Bratisla Boys singles chronology
|  | "Stach Stach" (2002) | "It's Kyz My Life" (2002) |

Audio sample
- Bratisla Boys - "Stach Stach"file; help;

= Stach Stach =

"Stach Stach" is a 2002 song recorded by Michael Youn and his band Bratisla Boys. This humoristic song was released as first single from the album Anthologigi, in April 2002. Entirely composed of onomatopoeics and meaningless words parodying slavic languages on a repetitive music, the song became a hit, topping the chart in France for almost four months.

==Song information==
The song was first performed as a parody of the Eurovision contest in the French TV show Morning Live, hosted by Michaël Youn and his two friends and broadcast on M6. As it was well received by the public, it was recorded and eventually released as a single, and was sponsored by Fun Radio.

According to the band's fictitious biography, the song is supposed to having been recorded in a submarine while it was 300 metres deep. Dvorjak, Olaff and Piotr, who are credited as writers and composers of the song, are actually the singers under a pseudonym.
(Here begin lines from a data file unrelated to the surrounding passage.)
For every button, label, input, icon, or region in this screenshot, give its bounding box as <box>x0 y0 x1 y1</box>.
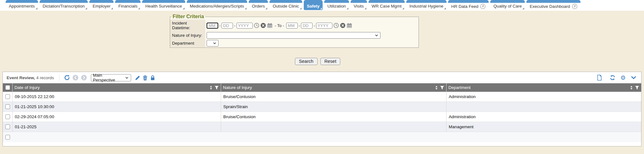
table-cell <box>221 132 446 142</box>
tab-employer[interactable]: Employer <box>89 0 114 10</box>
tab-label: WR Case Mgmt <box>372 4 402 8</box>
tab-label: Industrial Hygiene <box>409 4 443 8</box>
row-checkbox[interactable] <box>5 94 10 99</box>
to-day-input[interactable] <box>301 23 313 29</box>
filter-funnel-icon[interactable] <box>635 85 639 90</box>
tab-orders[interactable]: Orders <box>249 0 268 10</box>
new-record-row[interactable] <box>3 132 641 142</box>
to-year-input[interactable] <box>316 23 332 29</box>
reset-button[interactable]: Reset <box>320 58 341 65</box>
tab-dictation-transcription[interactable]: Dictation/Transcription <box>40 0 88 10</box>
table-cell <box>12 132 221 142</box>
tab-appointments[interactable]: Appointments <box>6 0 38 10</box>
tab-cap <box>269 0 302 3</box>
delete-trash-icon[interactable] <box>142 75 148 80</box>
date-separator: - <box>299 23 300 28</box>
table-cell: Administration <box>446 92 641 102</box>
nature-of-injury-row: Nature of Injury: <box>170 31 419 39</box>
tab-outside-clinic[interactable]: Outside Clinic <box>269 0 302 10</box>
tab-industrial-hygiene[interactable]: Industrial Hygiene <box>406 0 447 10</box>
department-select[interactable] <box>207 40 219 47</box>
tab-dropdown-fold-icon <box>364 8 366 9</box>
column-label: Department <box>448 85 628 90</box>
table-row[interactable]: 01-21-2025Management <box>3 122 641 132</box>
filter-funnel-icon[interactable] <box>440 85 444 90</box>
row-checkbox[interactable] <box>5 135 10 140</box>
sort-icon[interactable] <box>209 85 213 90</box>
lock-icon[interactable] <box>150 75 155 80</box>
column-header-date-of-injury[interactable]: Date of Injury <box>12 83 221 92</box>
tab-medications-allergies-scripts[interactable]: Medications/Allergies/Scripts <box>187 0 247 10</box>
refresh-icon[interactable] <box>609 74 616 81</box>
clear-date-icon[interactable] <box>260 23 266 28</box>
chevron-down-icon <box>375 33 379 37</box>
edit-pencil-icon[interactable] <box>135 75 140 80</box>
tab-label: Utilization <box>327 4 346 8</box>
perspective-select[interactable]: Main Perspective <box>91 74 131 81</box>
undo-icon[interactable] <box>64 74 70 81</box>
select-all-checkbox[interactable] <box>5 85 10 90</box>
tab-hr-data-feed[interactable]: HR Data Feed <box>448 0 489 11</box>
tab-safety[interactable]: Safety <box>304 0 323 10</box>
from-year-input[interactable] <box>236 23 253 29</box>
tab-label: Safety <box>307 4 320 8</box>
table-row[interactable]: 02-29-2024 07:05:00Bruise/ContusionAdmin… <box>3 112 641 122</box>
row-checkbox[interactable] <box>5 104 10 109</box>
tab-quality-of-care[interactable]: Quality of Care <box>490 0 525 10</box>
tab-health-surveillance[interactable]: Health Surveillance <box>142 0 185 10</box>
clear-date-icon[interactable] <box>340 23 346 28</box>
tab-cap <box>490 0 525 3</box>
date-separator: - <box>219 23 220 28</box>
tab-label: Executive Dashboard <box>530 4 570 9</box>
tab-label: Health Surveillance <box>145 4 182 8</box>
external-link-icon[interactable] <box>480 4 486 9</box>
column-label: Nature of Injury <box>223 85 433 90</box>
event-review-panel: Event Review, 4 records Main Perspective… <box>3 72 641 146</box>
calendar-icon[interactable] <box>267 23 273 28</box>
nature-of-injury-label: Nature of Injury: <box>170 31 205 39</box>
tab-cap <box>40 0 88 3</box>
table-cell <box>221 122 446 132</box>
tab-wr-case-mgmt[interactable]: WR Case Mgmt <box>369 0 405 10</box>
search-button[interactable]: Search <box>295 58 318 65</box>
grid-header: Date of Injury Nature of Injury Departme… <box>3 83 641 92</box>
tab-label: HR Data Feed <box>451 4 478 9</box>
calendar-icon[interactable] <box>347 23 352 28</box>
column-header-department[interactable]: Department <box>446 83 641 92</box>
perspective-value: Main Perspective <box>93 73 125 82</box>
chevron-down-icon[interactable] <box>630 74 637 81</box>
filter-criteria-legend: Filter Criteria <box>171 14 205 19</box>
tab-financials[interactable]: Financials <box>115 0 141 10</box>
tab-utilization[interactable]: Utilization <box>324 0 349 10</box>
tab-dropdown-fold-icon <box>265 8 267 9</box>
new-document-icon[interactable] <box>596 74 602 81</box>
from-day-input[interactable] <box>221 23 233 29</box>
to-month-input[interactable] <box>286 23 298 29</box>
tab-executive-dashboard[interactable]: Executive Dashboard <box>526 0 580 11</box>
table-cell: 01-21-2025 10:30:00 <box>12 102 221 112</box>
external-link-icon[interactable] <box>572 4 577 9</box>
sort-icon[interactable] <box>629 85 634 90</box>
tab-dropdown-fold-icon <box>300 8 302 9</box>
table-row[interactable]: 09-10-2015 22:12:00Bruise/ContusionAdmin… <box>3 92 641 102</box>
time-picker-icon[interactable] <box>333 23 339 28</box>
range-to-separator: - To - <box>275 23 284 28</box>
table-row[interactable]: 01-21-2025 10:30:00Sprain/Strain <box>3 102 641 112</box>
filter-funnel-icon[interactable] <box>214 85 219 90</box>
tab-cap <box>249 0 268 3</box>
tab-label: Quality of Care <box>493 4 522 8</box>
from-month-input[interactable] <box>207 23 218 29</box>
tab-dropdown-fold-icon <box>111 8 113 9</box>
tab-visits[interactable]: Visits <box>351 0 367 10</box>
date-separator: - <box>314 23 315 28</box>
row-checkbox[interactable] <box>5 124 10 129</box>
sort-icon[interactable] <box>434 85 439 90</box>
tab-label: Medications/Allergies/Scripts <box>190 4 244 8</box>
row-checkbox[interactable] <box>5 114 10 119</box>
column-header-nature-of-injury[interactable]: Nature of Injury <box>221 83 446 92</box>
time-picker-icon[interactable] <box>254 23 259 28</box>
nature-of-injury-select[interactable] <box>207 32 380 39</box>
gear-icon[interactable]: ⚙ <box>620 75 626 81</box>
panel-title: Event Review, <box>7 75 35 80</box>
table-cell: 09-10-2015 22:12:00 <box>12 92 221 102</box>
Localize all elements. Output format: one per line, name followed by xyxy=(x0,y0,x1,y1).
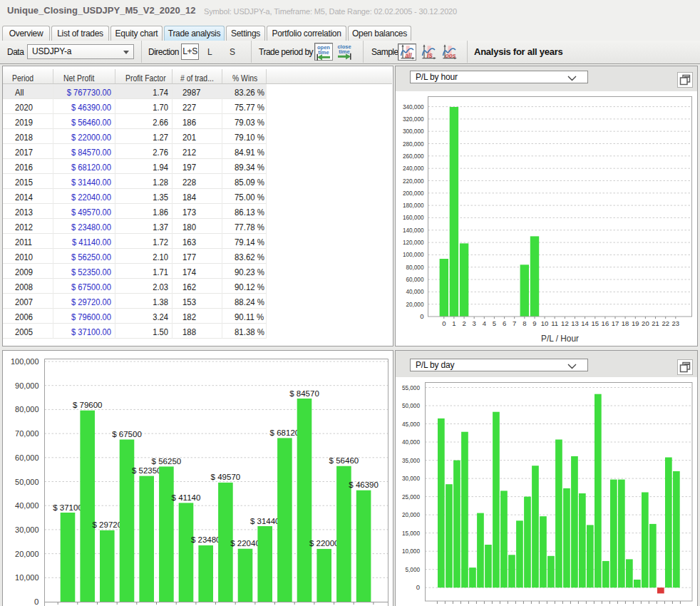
svg-text:$ 23480: $ 23480 xyxy=(191,535,221,544)
svg-text:173: 173 xyxy=(182,207,196,217)
svg-text:1.35: 1.35 xyxy=(153,192,168,202)
svg-text:5: 5 xyxy=(493,319,496,327)
svg-text:177: 177 xyxy=(182,252,196,262)
svg-text:45,000: 45,000 xyxy=(402,420,420,428)
svg-text:80,000: 80,000 xyxy=(15,405,38,414)
svg-text:15: 15 xyxy=(592,319,599,327)
svg-text:18: 18 xyxy=(622,319,629,327)
svg-text:$ 22040: $ 22040 xyxy=(230,539,260,548)
svg-text:120,000: 120,000 xyxy=(403,238,424,246)
svg-text:201: 201 xyxy=(182,132,196,143)
svg-text:$ 52350.00: $ 52350.00 xyxy=(71,267,111,277)
svg-text:6: 6 xyxy=(503,319,506,327)
svg-text:1.27: 1.27 xyxy=(153,132,168,143)
svg-text:2011: 2011 xyxy=(15,237,32,247)
svg-text:5,000: 5,000 xyxy=(406,565,421,573)
svg-text:2.66: 2.66 xyxy=(153,117,168,128)
svg-text:$ 22000.00: $ 22000.00 xyxy=(71,132,111,143)
svg-text:20: 20 xyxy=(642,319,649,327)
svg-text:50,000: 50,000 xyxy=(402,401,420,409)
svg-text:160,000: 160,000 xyxy=(403,213,424,221)
svg-text:80,000: 80,000 xyxy=(406,263,423,271)
svg-text:30,000: 30,000 xyxy=(402,474,420,482)
svg-text:$ 22000: $ 22000 xyxy=(309,539,339,548)
svg-text:$ 67500: $ 67500 xyxy=(112,430,142,438)
svg-text:186: 186 xyxy=(182,117,196,128)
svg-text:86.13 %: 86.13 % xyxy=(235,207,264,217)
svg-text:2014: 2014 xyxy=(15,192,33,202)
svg-text:240,000: 240,000 xyxy=(403,164,424,172)
svg-text:$ 22040.00: $ 22040.00 xyxy=(71,192,111,202)
svg-text:P/L / Hour: P/L / Hour xyxy=(541,333,580,344)
svg-text:0: 0 xyxy=(442,319,446,327)
svg-text:0: 0 xyxy=(420,312,423,320)
svg-text:# of trad...: # of trad... xyxy=(180,73,214,83)
svg-text:180: 180 xyxy=(182,222,196,232)
svg-text:$ 52350: $ 52350 xyxy=(132,466,162,475)
svg-text:320,000: 320,000 xyxy=(403,115,424,123)
svg-text:1.71: 1.71 xyxy=(153,267,168,277)
svg-text:25,000: 25,000 xyxy=(402,493,420,500)
svg-text:300,000: 300,000 xyxy=(403,127,424,135)
svg-text:260,000: 260,000 xyxy=(403,152,424,160)
svg-text:$ 56250: $ 56250 xyxy=(152,457,182,466)
svg-text:220,000: 220,000 xyxy=(403,177,424,185)
svg-text:$ 49570: $ 49570 xyxy=(211,473,241,481)
svg-text:79.10 %: 79.10 % xyxy=(235,132,264,143)
svg-text:$ 41140: $ 41140 xyxy=(172,493,201,502)
svg-text:time: time xyxy=(339,48,349,55)
svg-text:140,000: 140,000 xyxy=(403,226,424,234)
svg-text:1.70: 1.70 xyxy=(153,102,168,113)
svg-text:55,000: 55,000 xyxy=(402,384,420,391)
svg-text:280,000: 280,000 xyxy=(403,140,424,148)
svg-text:15,000: 15,000 xyxy=(402,529,420,537)
svg-text:79.14 %: 79.14 % xyxy=(235,237,264,247)
svg-text:10,000: 10,000 xyxy=(402,547,420,555)
svg-text:1.72: 1.72 xyxy=(153,237,168,247)
svg-text:1.28: 1.28 xyxy=(153,177,168,188)
svg-text:85.09 %: 85.09 % xyxy=(235,177,264,188)
svg-text:2017: 2017 xyxy=(15,147,33,158)
svg-text:4: 4 xyxy=(483,319,486,327)
svg-text:3.24: 3.24 xyxy=(153,312,168,322)
svg-text:2: 2 xyxy=(462,319,465,327)
svg-text:2.10: 2.10 xyxy=(153,252,168,262)
svg-text:$ 46390.00: $ 46390.00 xyxy=(71,102,111,113)
svg-text:81.38 %: 81.38 % xyxy=(235,327,264,337)
svg-text:Net Profit: Net Profit xyxy=(63,73,95,83)
svg-text:180,000: 180,000 xyxy=(403,201,424,209)
svg-text:2006: 2006 xyxy=(15,312,33,322)
svg-text:2015: 2015 xyxy=(15,177,33,188)
svg-text:83.62 %: 83.62 % xyxy=(235,252,264,262)
svg-text:$ 37100: $ 37100 xyxy=(53,503,83,512)
svg-text:89.34 %: 89.34 % xyxy=(235,162,264,173)
svg-text:21: 21 xyxy=(652,319,659,327)
svg-text:2009: 2009 xyxy=(15,267,33,277)
svg-text:2019: 2019 xyxy=(15,117,33,128)
svg-text:84.91 %: 84.91 % xyxy=(235,147,264,158)
svg-text:20,000: 20,000 xyxy=(402,510,420,518)
svg-text:340,000: 340,000 xyxy=(403,103,424,111)
svg-text:1.50: 1.50 xyxy=(153,327,168,337)
svg-text:10: 10 xyxy=(541,319,549,327)
svg-text:20,000: 20,000 xyxy=(406,300,423,308)
svg-text:$ 23480.00: $ 23480.00 xyxy=(71,222,111,232)
svg-text:% Wins: % Wins xyxy=(232,73,258,83)
svg-text:2016: 2016 xyxy=(15,162,33,173)
svg-text:227: 227 xyxy=(182,102,196,113)
svg-text:2.03: 2.03 xyxy=(153,282,168,292)
svg-text:$ 767730.00: $ 767730.00 xyxy=(67,87,111,98)
svg-text:$ 79600.00: $ 79600.00 xyxy=(71,312,111,322)
svg-text:$ 68120.00: $ 68120.00 xyxy=(71,162,111,173)
svg-text:30,000: 30,000 xyxy=(15,525,38,534)
svg-text:197: 197 xyxy=(182,162,196,173)
svg-text:2008: 2008 xyxy=(15,282,33,292)
svg-text:22: 22 xyxy=(662,319,669,327)
svg-text:$ 41140.00: $ 41140.00 xyxy=(72,237,111,247)
svg-text:$ 56250.00: $ 56250.00 xyxy=(71,252,111,262)
svg-text:60,000: 60,000 xyxy=(406,275,423,283)
svg-text:16: 16 xyxy=(602,319,609,327)
svg-text:174: 174 xyxy=(182,267,196,277)
svg-text:90.12 %: 90.12 % xyxy=(235,282,264,292)
svg-text:3: 3 xyxy=(473,319,476,327)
All three appear displaying their bare buttocks on the back of the single cover.

In France, the single charted for 38 weeks on the chart (top 100) from 20 April 2002. It topped the chart for ten weeks, 21 weeks in the top ten and 31 weeks in the top 50. Certified Diamond, the song is the eighth best-selling single of the 21st century in France, with 797,000 units sold.

==Track listings==
- CD single
1. "Stach Stach" (edit long) — 3:14
2. "Stach Stach" (edit radio) — 1:24
3. "Stach Stach" (instrumental) — 3:14
4. "Bratisla Theme" — 3:38

- 12" maxi
5. "Stach Stach" (edit long) — 3:14
6. "Stach Stach" (edit radio) — 1:24
7. "Stach Stach" (instrumental) — 3:14
8. "Bratisla Theme" — 3:38

- CD single - Promo
9. "Stach Stach" (edit long) — 3:14
10. "Stach Stach" (edit radio 1) — 1:45
11. "Bratisla anthem" — 3:38

==Credits==
- Written by Dvorjak, Olaff and Piotr
- Artwork by Markus Dinocerak
- Photography by S. Mickaïlof
- "Bratisla anthem" : mixed by Tomislav Arroyovski, produced by Play Mo' Bitch, scratches by Nikolaï

==Charts==

===Weekly charts===

| Chart (2002) | Peak position |
|---|---|
| Belgian (Wallonia) Singles Chart | 3 |
| French SNEP Singles Chart | 1 |
| Swiss Singles Chart | 2 |

===Year-end charts===

| Chart (2002) | Position |
|---|---|
| Belgian (Wallonia) Singles Chart | 20 |
| Europe (Eurochart Hot 100) | 14 |
| French Singles Chart | 2 |
| Swiss Singles Chart | 49 |

==Certifications==

| Region | Certification | Certified units/sales |
| France (SNEP) | Diamond | 750,000^{*} |
^{*} Sales figures based on certification alone.